A rumor repeated enough times on the Web is too often given the same status as truth. Then, by the time the rumor is discredited, the story is old and dead anyway, and the next rumor has taken hold. Take the case of the DNSChanger Trojan. Last November, as RWW’s David Strom first reported, the FBI indicted seven men suspected of involvement with an Estonian malware distribution firm. That malware, which plagues U.S. Government systems to this day, simply changed PCs’ DNS server settings to point to those operated by the firm.
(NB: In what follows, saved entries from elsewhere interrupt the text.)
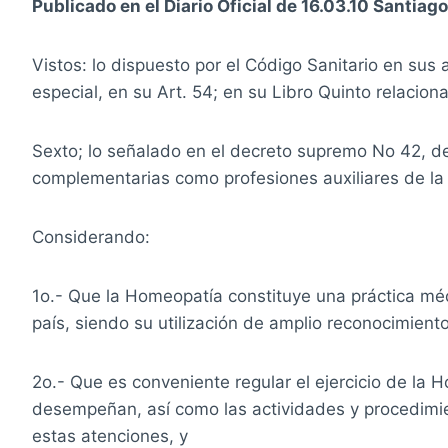
Publicado en el Diario Oficial de 16.03.10 Santiago
Vistos: lo dispuesto por el Código Sanitario en sus 
especial, en su Art. 54; en su Libro Quinto relaciona
Sexto; lo señalado en el decreto supremo No 42, de 
complementarias como profesiones auxiliares de la
Considerando:
1o.- Que la Homeopatía constituye una práctica méd
país, siendo su utilización de amplio reconocimiento
2o.- Que es conveniente regular el ejercicio de la
desempeñan, así como las actividades y procedimien
estas atenciones, y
And that firm directed unsuspecting users to sites containing ads that the firm hosted, and allegedly profited from.
Naturally, you’d want to shut that down. The problem last November was, doing this would disrupt Internet service to users worldwide, including government systems believed to have been targeted. So the FBI sought and received a court’s permission to have a well-respected non-profit group run legitimate DNS servers at the same addresses, up until the addresses changed by the Trojan could be replaced. That lease was set to expire tomorrow, and as it turned out, it wasn’t enough time. Sensationalist news sources just love a countdown – if it’s ticking, it must be a time bomb.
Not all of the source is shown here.